When they arrived on the horseshoe ridge after the earthquake, Kamala and Kritika came first upon Jeet’s family farmhouse, the place where Kritika had been born into the arms of her grandmother. The entire upper floor of the house had collapsed. No one had been killed, and Jeet’s mother and his eldest brother’s family were now living in a storage building behind the house, although many in the village on the ledge were still sleeping outdoors. When Kamala saw the farmhouse, she felt a strange numbness. She had such warm memories of her first couple of years there, but her feelings had been soured by what had transpired within the four walls after Jeet’s death, and so she wasn’t necessarily sad to see those walls reduced to rubble and fallen timbers.

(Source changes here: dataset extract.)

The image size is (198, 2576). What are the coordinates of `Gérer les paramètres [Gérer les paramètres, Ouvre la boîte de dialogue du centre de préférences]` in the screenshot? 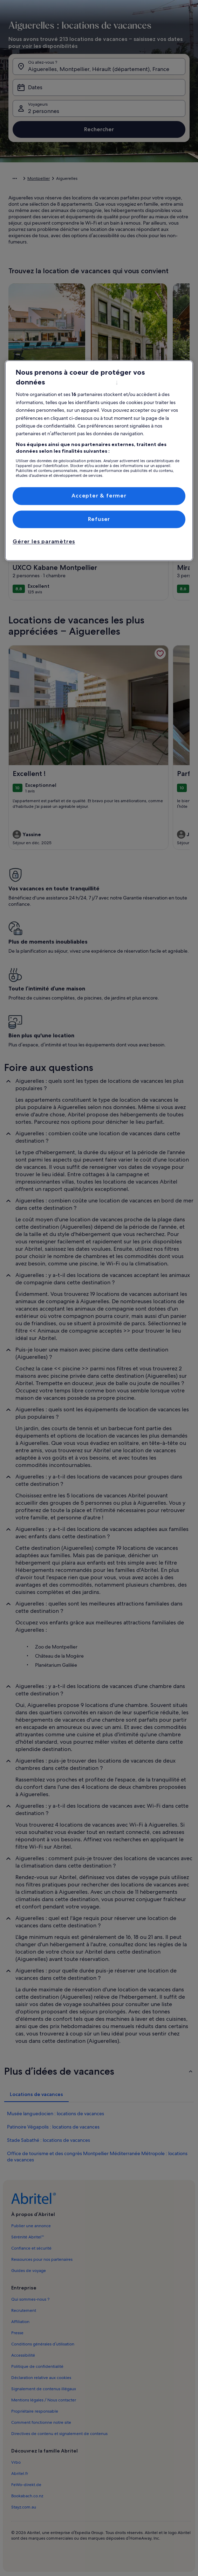 It's located at (44, 541).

In the coming days, as she and Kritika helped friends and family in the village on the ledge and across the horseshoe ridge, Kamala realized that so many important people in her life now understood something of her suffering of more than a decade earlier, when the same thing had happened to her on the same lush mountainside—when everything she’d come to love (except for Kritika), her sense of security and home and family, all had vanished without warning and without cause. Kamala knew from her own experience that these villagers, her friends and former family members, would find their way with loved ones who had survived the quake, that they now shared a special bon
d of loss with all their neighbors the same way she had with the women in the ashram with whom she’d found bravery and emotional courage after her own loss. She saw pettiness disappear and a deeper kindness and generosity take root. Kamala also decided she would use some of the compensation money she had left to help friends and family rebuild, including Jeet’s family.

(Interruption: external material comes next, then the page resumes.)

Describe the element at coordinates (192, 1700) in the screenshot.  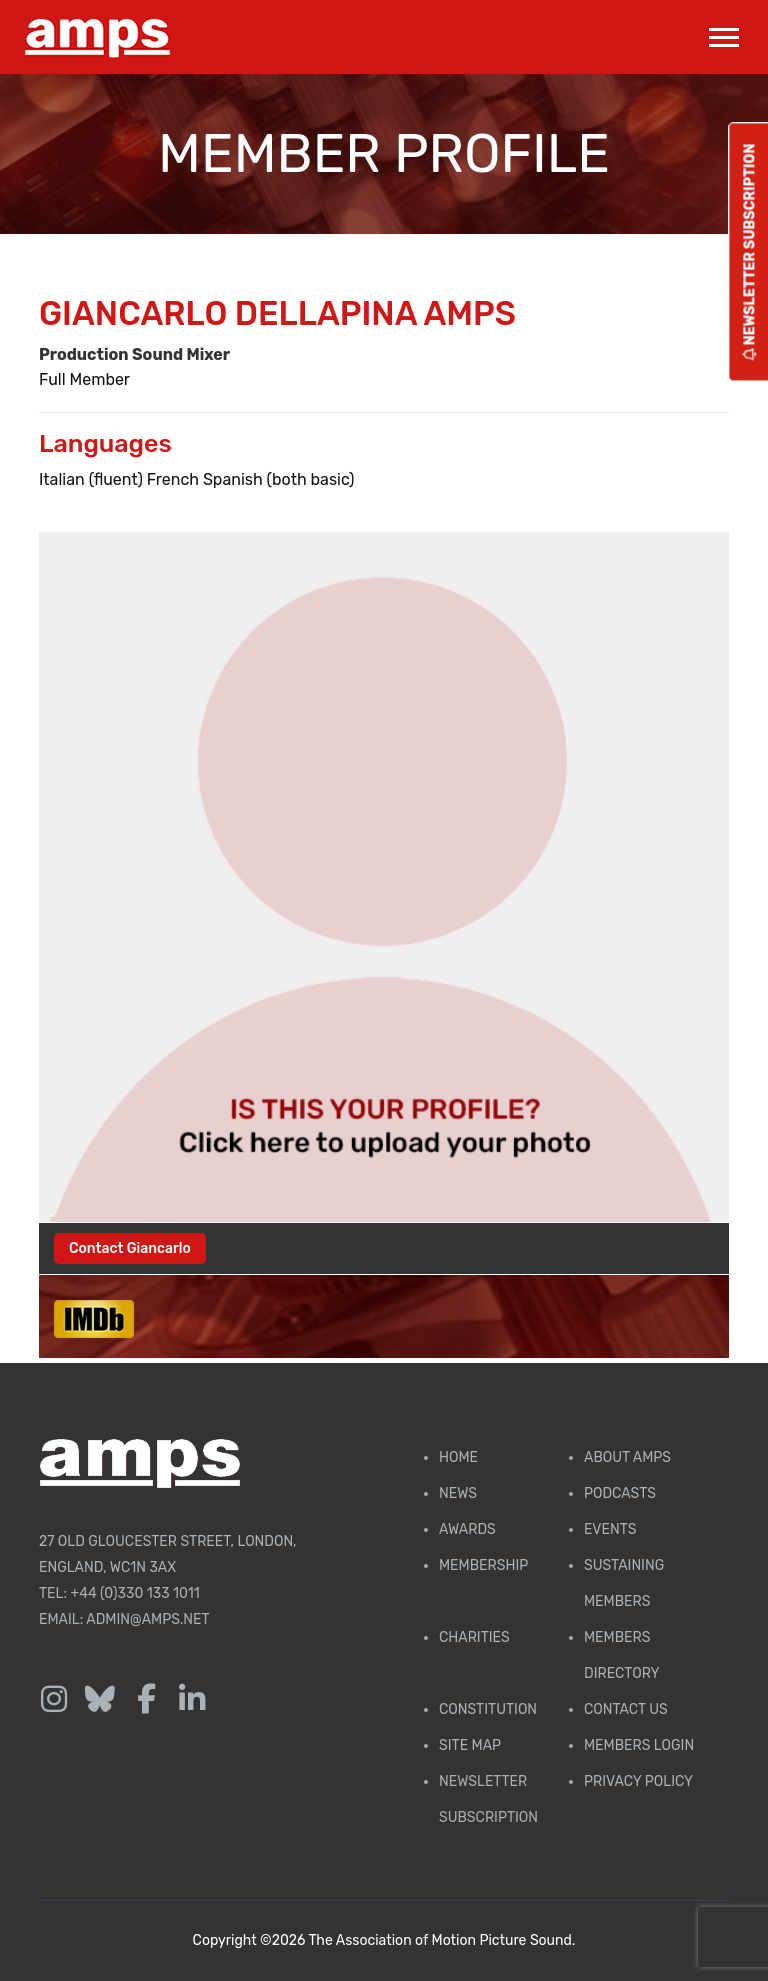
I see `[Follow us on LinkedIn]` at that location.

The settlement money from Daoud arrived in Nepal just as everyone was rebuilding. The families agreed among themselves to divide it thus: those who had gotten nothing in the original compensation case because they had lost brothers were given the largest share; the parents, who had gotten the smallest payouts the first time, got the second-largest slice; and Kamala and the other widows, who originally had gotten the most, took the smallest cut. Kamala would use her money to rebuild the high wall ringing her property, which had fallen in the quake.
After a few weeks of helping loved ones and other victims of the earthquake on the horseshoe ridge, Kamala took Kritika’s hand and they headed along the same path they had walked down a decade earlier, when Kamala was just a child herself, a girl on her way to Kathmandu carrying in her arms all she had left. When they arrived back in the city this time, she stood with Kritika on the basketball court across the street from her four-story building. At first, she eyed the building carefully, up and down, searching for damage or subtle weaknesses wrought by the earthquake. She didn’t see any, but soon she found herself lost in the view, feeling a sense of pride and security, and realizing that she and her daughter were finally home.